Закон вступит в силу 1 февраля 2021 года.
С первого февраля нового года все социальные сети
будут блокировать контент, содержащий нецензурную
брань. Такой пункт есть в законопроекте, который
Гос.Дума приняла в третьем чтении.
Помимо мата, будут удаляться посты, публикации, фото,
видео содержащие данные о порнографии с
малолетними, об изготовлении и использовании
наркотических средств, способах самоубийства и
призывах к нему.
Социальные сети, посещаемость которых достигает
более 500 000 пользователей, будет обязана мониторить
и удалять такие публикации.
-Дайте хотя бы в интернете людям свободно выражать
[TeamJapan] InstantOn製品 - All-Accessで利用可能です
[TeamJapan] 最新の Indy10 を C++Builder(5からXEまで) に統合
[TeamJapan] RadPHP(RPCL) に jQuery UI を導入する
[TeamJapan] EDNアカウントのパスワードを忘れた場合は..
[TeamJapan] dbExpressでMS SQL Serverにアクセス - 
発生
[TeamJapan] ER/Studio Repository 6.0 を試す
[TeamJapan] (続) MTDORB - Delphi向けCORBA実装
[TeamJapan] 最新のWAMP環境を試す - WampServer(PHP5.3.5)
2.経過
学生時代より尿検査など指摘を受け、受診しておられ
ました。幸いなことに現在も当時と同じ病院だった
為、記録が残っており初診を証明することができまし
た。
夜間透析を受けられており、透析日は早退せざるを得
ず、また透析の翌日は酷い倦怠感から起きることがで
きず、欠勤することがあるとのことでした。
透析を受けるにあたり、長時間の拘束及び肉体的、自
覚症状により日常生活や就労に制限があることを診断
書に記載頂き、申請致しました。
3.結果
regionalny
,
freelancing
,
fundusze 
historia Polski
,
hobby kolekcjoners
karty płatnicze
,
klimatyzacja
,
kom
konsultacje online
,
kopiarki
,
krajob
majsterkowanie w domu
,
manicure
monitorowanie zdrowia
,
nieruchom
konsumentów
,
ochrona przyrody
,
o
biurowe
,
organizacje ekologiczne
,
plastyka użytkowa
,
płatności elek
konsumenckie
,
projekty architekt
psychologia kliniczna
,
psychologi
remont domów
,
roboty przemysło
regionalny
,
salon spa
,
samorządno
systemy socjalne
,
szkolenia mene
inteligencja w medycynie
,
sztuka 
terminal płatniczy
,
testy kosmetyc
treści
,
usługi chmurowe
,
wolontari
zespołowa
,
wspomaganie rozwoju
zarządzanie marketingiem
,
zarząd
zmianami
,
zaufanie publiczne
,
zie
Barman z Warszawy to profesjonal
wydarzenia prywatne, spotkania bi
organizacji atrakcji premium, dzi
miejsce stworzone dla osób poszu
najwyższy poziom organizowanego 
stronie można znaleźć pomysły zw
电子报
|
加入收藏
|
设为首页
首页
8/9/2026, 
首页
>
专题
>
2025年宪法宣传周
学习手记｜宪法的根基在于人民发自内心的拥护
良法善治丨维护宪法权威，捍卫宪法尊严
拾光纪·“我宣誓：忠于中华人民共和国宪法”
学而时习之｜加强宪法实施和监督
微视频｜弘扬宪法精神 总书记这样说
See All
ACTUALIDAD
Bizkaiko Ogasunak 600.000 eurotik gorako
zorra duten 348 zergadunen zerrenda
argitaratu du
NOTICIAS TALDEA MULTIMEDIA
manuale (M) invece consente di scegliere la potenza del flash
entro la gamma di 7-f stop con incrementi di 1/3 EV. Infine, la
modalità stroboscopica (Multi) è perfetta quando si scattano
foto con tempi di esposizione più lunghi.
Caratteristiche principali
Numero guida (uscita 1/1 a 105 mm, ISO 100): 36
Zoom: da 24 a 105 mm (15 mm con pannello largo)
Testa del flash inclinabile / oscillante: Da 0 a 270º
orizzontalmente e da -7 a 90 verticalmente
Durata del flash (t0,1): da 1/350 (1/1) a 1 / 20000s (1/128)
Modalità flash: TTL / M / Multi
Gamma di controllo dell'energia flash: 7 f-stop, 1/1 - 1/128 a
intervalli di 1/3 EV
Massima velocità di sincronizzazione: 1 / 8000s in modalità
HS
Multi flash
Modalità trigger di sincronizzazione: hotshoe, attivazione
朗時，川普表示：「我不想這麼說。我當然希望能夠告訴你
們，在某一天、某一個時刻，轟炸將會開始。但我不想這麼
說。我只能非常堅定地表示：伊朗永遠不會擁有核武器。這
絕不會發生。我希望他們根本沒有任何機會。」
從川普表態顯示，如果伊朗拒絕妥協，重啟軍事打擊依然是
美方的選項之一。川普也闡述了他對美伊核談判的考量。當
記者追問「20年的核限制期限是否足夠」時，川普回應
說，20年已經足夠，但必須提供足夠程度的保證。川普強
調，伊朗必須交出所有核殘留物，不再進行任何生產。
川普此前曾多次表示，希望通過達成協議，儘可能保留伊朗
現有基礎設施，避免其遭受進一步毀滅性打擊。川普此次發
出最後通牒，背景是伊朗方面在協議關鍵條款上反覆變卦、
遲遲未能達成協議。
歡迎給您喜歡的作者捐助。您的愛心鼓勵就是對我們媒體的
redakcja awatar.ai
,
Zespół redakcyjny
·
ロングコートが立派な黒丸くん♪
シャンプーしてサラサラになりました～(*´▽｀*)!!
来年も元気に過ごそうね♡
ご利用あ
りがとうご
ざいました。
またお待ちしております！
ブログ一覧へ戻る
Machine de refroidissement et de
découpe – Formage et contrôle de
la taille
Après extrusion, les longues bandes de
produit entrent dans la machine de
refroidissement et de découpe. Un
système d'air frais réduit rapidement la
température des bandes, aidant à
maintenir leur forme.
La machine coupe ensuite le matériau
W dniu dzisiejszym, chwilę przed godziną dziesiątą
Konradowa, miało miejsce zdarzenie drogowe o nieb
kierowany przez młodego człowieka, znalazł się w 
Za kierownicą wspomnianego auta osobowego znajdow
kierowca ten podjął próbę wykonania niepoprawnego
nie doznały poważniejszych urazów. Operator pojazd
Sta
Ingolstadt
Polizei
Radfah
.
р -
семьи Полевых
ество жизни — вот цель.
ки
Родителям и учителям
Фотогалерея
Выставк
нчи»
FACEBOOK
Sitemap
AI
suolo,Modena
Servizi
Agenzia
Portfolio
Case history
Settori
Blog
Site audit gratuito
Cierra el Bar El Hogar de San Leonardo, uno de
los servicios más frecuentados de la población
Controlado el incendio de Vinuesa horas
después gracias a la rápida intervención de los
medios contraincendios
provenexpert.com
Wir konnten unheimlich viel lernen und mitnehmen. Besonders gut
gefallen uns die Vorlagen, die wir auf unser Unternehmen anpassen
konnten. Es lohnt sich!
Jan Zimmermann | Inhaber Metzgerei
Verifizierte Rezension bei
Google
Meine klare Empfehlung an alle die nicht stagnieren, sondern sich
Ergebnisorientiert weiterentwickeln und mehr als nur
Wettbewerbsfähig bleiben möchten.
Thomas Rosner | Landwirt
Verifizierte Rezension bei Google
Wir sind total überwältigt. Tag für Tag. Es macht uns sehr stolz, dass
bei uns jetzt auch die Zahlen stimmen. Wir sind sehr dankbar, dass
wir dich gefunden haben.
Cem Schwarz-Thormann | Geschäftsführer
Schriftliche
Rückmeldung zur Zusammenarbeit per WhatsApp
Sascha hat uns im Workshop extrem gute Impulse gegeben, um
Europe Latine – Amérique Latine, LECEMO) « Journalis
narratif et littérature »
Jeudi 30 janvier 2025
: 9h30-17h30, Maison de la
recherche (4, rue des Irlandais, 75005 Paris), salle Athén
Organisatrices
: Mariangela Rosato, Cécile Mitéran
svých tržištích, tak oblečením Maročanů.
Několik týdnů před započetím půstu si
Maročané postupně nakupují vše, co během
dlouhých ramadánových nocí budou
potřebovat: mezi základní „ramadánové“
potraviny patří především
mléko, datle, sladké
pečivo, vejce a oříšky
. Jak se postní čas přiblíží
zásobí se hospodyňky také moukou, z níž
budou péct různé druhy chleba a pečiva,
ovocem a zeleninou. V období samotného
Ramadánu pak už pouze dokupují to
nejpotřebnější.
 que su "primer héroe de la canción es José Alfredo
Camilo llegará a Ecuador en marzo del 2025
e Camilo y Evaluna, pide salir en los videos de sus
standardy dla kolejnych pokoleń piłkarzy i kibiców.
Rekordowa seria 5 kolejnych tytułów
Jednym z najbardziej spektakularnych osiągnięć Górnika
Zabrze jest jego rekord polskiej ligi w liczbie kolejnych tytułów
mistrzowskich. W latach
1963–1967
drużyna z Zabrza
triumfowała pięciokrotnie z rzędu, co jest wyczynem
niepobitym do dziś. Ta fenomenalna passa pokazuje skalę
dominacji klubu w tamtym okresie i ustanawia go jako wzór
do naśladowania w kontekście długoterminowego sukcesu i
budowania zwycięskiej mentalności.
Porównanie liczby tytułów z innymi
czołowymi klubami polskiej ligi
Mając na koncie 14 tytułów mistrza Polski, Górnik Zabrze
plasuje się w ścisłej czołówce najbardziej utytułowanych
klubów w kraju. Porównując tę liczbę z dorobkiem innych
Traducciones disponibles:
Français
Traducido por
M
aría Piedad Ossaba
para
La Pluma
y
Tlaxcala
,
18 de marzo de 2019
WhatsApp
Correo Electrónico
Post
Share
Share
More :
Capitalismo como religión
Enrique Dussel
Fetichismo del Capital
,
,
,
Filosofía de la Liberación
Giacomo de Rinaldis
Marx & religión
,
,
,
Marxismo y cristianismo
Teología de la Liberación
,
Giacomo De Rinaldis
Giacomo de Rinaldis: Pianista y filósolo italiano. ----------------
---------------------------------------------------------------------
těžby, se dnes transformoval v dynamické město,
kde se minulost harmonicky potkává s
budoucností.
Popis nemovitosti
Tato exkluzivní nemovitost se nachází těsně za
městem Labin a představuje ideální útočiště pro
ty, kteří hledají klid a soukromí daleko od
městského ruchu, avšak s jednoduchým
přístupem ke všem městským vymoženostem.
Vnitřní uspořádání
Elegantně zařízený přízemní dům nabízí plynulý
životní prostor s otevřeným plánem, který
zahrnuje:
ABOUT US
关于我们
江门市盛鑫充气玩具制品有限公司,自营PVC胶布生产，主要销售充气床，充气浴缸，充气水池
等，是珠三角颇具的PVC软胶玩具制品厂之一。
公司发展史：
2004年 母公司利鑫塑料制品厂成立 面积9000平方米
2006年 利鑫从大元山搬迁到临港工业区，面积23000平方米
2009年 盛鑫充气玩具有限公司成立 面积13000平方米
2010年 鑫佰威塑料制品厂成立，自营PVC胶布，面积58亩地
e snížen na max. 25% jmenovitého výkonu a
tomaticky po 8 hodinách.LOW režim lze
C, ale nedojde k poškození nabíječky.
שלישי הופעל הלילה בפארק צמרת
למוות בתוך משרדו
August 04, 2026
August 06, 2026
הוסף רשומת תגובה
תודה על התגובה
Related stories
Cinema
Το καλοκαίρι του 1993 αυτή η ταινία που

★ ★ ★ ★ ★

Lines from the entries that contain the string "dass" are what must be copied.

● **OUTPUT FOR THIS TASK**:
Wir sind total überwältigt. Tag für Tag. Es macht uns sehr stolz, dass
bei uns jetzt auch die Zahlen stimmen. Wir sind sehr dankbar, dass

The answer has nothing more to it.